ActiveMQ provides a feature called Virtual Topics that solves this exact problem by convention. You publish messages to a predictably named topic and then you can create any number of queues that will all get a copy of that message.

The image above shows the convention:

  • Publish to /topic/VirtualTopic.metrics
  • Create consumers for /queue/Consumer.Graphite.VirtualTopic.metrics

Create as many of the consumer queues as you want, changing Graphite for some unique name and each of the resulting queues will behave like a normal queue with all the load balancing, storage and other queue like behaviors but all the queues will get a copy of all the data.

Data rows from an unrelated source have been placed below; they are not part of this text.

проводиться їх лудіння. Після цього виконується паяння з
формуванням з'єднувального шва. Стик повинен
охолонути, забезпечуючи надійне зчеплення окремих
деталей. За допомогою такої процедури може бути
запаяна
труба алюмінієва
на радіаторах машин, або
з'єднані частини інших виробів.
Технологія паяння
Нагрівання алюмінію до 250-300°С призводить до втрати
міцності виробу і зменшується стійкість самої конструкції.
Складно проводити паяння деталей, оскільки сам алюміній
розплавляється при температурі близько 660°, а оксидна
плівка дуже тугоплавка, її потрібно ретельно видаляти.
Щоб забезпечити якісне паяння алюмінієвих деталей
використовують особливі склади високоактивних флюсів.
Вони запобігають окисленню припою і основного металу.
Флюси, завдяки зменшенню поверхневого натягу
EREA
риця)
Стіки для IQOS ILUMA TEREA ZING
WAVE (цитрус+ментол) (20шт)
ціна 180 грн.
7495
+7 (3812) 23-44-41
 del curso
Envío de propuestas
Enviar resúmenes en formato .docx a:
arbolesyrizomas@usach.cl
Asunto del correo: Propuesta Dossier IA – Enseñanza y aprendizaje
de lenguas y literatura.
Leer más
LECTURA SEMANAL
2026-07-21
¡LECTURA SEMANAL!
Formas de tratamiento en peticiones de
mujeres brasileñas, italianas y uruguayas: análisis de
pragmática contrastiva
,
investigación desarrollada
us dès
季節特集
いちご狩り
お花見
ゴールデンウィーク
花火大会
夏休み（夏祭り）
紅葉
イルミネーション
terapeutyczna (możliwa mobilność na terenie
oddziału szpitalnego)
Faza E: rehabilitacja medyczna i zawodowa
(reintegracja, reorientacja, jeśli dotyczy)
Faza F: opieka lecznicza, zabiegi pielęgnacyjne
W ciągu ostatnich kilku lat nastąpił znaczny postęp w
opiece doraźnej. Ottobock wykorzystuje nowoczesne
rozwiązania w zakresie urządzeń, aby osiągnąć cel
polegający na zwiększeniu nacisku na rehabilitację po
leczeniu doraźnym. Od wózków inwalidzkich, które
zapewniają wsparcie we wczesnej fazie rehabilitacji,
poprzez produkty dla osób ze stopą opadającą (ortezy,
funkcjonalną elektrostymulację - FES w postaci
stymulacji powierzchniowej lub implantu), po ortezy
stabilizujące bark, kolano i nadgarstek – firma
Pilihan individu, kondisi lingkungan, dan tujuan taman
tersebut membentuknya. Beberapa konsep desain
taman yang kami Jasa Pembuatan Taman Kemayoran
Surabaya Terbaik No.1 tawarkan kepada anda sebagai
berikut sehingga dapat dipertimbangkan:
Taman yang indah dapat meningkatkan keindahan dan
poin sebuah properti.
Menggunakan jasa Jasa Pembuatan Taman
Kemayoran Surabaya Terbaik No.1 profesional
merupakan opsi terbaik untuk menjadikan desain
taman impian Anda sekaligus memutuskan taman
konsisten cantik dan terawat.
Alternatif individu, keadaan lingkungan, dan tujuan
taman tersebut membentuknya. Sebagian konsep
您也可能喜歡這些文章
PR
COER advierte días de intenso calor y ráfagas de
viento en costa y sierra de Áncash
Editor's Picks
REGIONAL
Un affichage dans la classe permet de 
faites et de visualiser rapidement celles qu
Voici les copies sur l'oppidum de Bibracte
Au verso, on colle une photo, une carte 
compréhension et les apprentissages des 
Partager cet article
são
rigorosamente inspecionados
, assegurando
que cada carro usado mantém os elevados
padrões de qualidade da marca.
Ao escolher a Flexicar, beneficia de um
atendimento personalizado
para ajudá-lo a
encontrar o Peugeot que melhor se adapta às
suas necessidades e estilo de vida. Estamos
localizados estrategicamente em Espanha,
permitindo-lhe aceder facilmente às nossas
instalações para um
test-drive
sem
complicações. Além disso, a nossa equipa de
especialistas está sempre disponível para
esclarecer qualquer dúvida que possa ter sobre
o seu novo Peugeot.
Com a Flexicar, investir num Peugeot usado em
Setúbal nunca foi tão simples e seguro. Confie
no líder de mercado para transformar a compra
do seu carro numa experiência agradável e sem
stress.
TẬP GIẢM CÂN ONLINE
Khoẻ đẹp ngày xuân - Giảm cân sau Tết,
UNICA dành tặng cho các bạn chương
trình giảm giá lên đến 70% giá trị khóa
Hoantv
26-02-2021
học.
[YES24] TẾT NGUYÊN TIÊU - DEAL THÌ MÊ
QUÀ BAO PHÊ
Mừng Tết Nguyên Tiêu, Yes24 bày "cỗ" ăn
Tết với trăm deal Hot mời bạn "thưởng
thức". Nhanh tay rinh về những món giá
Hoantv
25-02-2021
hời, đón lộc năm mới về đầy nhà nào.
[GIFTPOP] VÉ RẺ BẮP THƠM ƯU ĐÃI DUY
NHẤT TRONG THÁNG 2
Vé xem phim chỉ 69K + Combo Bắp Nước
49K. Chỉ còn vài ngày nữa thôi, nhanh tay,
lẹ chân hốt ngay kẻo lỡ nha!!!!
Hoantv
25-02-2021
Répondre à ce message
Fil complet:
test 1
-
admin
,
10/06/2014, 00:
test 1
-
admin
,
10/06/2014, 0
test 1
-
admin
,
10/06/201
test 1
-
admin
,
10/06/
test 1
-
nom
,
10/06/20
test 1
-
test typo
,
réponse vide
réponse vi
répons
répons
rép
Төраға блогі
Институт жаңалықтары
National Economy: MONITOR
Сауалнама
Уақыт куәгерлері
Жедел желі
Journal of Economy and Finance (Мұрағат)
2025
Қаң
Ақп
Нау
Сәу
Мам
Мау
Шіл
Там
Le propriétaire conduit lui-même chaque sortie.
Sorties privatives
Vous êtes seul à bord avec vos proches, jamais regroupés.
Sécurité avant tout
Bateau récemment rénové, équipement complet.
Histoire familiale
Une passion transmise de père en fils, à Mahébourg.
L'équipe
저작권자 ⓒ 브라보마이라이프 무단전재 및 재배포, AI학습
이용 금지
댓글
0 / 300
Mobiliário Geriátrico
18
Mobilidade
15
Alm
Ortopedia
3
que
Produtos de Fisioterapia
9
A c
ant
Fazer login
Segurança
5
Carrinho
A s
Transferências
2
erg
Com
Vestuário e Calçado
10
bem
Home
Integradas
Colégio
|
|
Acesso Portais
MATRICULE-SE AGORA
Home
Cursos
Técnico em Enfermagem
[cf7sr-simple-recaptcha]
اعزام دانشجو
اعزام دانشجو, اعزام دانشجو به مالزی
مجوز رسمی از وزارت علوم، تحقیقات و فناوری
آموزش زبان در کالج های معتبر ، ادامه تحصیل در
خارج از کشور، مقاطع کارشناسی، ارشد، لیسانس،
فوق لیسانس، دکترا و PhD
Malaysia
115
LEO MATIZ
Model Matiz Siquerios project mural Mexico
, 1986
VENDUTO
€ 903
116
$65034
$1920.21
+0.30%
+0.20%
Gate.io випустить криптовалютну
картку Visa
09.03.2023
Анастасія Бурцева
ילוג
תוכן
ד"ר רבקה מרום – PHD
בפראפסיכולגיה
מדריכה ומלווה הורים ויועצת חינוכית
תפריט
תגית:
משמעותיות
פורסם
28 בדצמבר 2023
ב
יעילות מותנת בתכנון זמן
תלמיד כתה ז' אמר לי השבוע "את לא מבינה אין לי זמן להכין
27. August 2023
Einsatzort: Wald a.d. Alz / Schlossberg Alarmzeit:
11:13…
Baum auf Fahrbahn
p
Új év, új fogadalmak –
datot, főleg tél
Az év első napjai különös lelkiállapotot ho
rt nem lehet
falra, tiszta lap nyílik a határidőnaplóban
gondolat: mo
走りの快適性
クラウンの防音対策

You can customize the name pattern of these queues by changing the ActiveMQ configuration files. I really like this approach to solving the problem vs approaches found in other brokers since this is all done by convention and you do not need to change your code to set up a bunch of internal structures that describes the routing topology. I consider routing topology that is living in code of the consumers to be a form of hard coding. Using this approach all I need to do is make sure the names of the destinations to publish to and consume from is configurable strings.

Our Graphite consumer would not need to change other than the name of the queue it should read and ditto for the producer.

If we find that we simply could not change the code for the consumers/producer or if it just was not a configurable setting you can still achieve this behavior by using something called a Composite Destinations in ActiveMQ that could describe this behavior purely in the config file with any arbitrarily named queues and topics.

Selective Consumers
Imagine we wish to give each one of our thousands of servers a unique destination on the middleware so that we can send machines a command directly. You could simple create queues like /queue/nodes.web1.example.com and keep creating queues per server.

The problem with this approach is that internally to ActiveMQ each queue is a thread. So you’d be creating thousands of threads – not ideal.

As we saw before in Part 3 messages can have headers – there we used the reply-to header. Below you’ll find some code that sets an arbitrary header:

stomp.publish("/queue/nodes", "service restart httpd", {"fqdn" => "web1.example.com"})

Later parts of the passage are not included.